Bedroom view from Talbot Hotel Wexford, October 2018.

It’s grand to be back in Wexford and the Talbot is as welcoming as ever. The sea view is magnificent and, in the foreground, trains glide silently past a car park.

Bedroom view from Talbot Hotel Wexford, October 2018.

I’m usually baffled by thermostats in hotel rooms but the Talbot’s instructions are simple and sensible; “to make your room warmer, ensure your window is closed”. Actually their instructions then get more complicated but I can’t find the keypad, so that’s one less thing to worry about.

Forget about Lazy Sunday; after brekker it’s Bernstein at Whites Hotel. Seven singers, all drawn fron the Wexford Festival chorus, and a pianist celebrate Leonard Bernstein’s 100th birthday with a selection of his popular hits interspersed with less well-known numbers and readings from his letters. It’s a frenetic hour and a half showcasing LB’s virtuosity as composer and lyricist.

In the afternoon it’s a double bill of opera verismo: L’Oracolo by Franco Leoni and Mala Vita by Umberto Giordano. The former is a melodrama set in Chinatown in San Francisco. It premiered at Covent Garden in 1905 and was an international success. The Wexford production ramps up the melodrama. At the end the baddie is murdered as usual but his murderer, while singing a lovely number, carves his chest open, extracts the heart and flourishes the gory dripping organ. This is something I have never seen done before. It was so realistic I had white wine in the interval.

The music for Mala Vita was in the style of Mascagni and Puccini and every bit as good. Seeing it for he first time made it more compelling than seeing, say, Cav or Pag for the umpteenth time. Both operas had twists at the end not in accordance with the original versions, or indeed with the synopsis in the programme.
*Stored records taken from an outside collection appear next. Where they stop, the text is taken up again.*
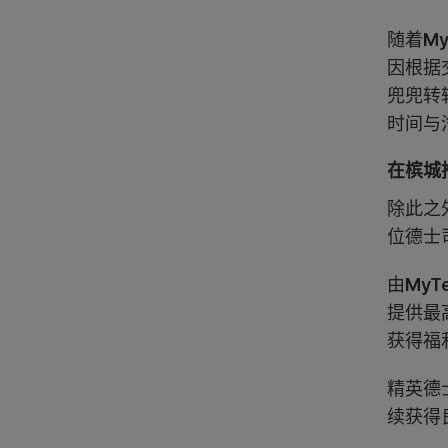
随着
My
因根据
兜兜转
时间与
在槟城推
除此之
位德士
由
MyTe
提供最
获得福
精英德
续获得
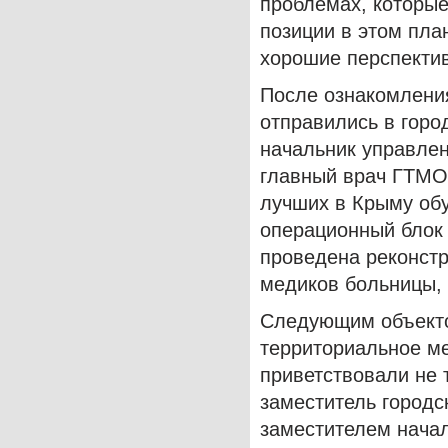
проблемах, которые
позиции в этом пла
хорошие перспекти
После ознакомления
отправились в горо
начальник управле
главный врач ГТМО
лучших в Крыму об
операционный блок 
проведена реконстр
медиков больницы, 
Следующим объекто
территориальное м
приветствовали не 
заместитель городс
заместителем нача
There is a fashion these days, of which I approve, to link operas in a double bill. The set on Sunday afternoon, with a little modification, served both operas. It is a three story brick building on a revolve so that every side is revealed. It seems extravagant but if it were plonked down in Mayfair it would be worth circa £10 million. We wondered afterwards why these two excellent pieces are never performed these days. Il bravo, which we saw on Saturday, has lots of problems, not least its large cast, but this pair are crowd pleasers and easy to stage.